=== Work to be completed ===
Your answer should be an exact copy of the lines from the start of the entries to the line containing "FEBRUARY 17, 2020", both included.

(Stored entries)
-- Opening Marker --
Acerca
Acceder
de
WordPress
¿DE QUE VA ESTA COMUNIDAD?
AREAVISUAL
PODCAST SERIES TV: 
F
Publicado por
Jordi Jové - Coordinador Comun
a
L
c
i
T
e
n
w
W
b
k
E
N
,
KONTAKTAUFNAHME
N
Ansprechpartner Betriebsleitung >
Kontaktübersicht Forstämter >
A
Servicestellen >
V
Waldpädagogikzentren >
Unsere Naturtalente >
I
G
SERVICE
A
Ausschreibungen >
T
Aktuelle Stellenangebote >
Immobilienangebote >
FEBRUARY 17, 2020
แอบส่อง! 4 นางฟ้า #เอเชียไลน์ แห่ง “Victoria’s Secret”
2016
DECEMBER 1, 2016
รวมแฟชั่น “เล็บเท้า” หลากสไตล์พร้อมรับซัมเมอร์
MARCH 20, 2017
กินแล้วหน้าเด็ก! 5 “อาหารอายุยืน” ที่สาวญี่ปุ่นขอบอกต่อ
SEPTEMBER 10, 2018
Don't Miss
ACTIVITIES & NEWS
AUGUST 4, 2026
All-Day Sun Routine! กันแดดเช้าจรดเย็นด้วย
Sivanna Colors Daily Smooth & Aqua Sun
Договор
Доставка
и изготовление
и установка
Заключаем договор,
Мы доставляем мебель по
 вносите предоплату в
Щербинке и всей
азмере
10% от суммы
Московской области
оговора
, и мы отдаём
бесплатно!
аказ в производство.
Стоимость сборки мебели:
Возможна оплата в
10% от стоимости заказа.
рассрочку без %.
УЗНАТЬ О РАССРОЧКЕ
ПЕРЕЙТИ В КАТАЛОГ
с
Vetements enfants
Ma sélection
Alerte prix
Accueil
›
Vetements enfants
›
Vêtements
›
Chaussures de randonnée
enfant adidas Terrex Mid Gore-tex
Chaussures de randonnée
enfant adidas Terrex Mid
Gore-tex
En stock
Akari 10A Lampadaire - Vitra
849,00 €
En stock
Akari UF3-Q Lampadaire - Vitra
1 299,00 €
-- Closing Marker --
=== Exercise solution ===
Acerca
Acceder
de
WordPress
¿DE QUE VA ESTA COMUNIDAD?
AREAVISUAL
PODCAST SERIES TV: 
F
Publicado por
Jordi Jové - Coordinador Comun
a
L
c
i
T
e
n
w
W
b
k
E
N
,
KONTAKTAUFNAHME
N
Ansprechpartner Betriebsleitung >
Kontaktübersicht Forstämter >
A
Servicestellen >
V
Waldpädagogikzentren >
Unsere Naturtalente >
I
G
SERVICE
A
Ausschreibungen >
T
Aktuelle Stellenangebote >
Immobilienangebote >
FEBRUARY 17, 2020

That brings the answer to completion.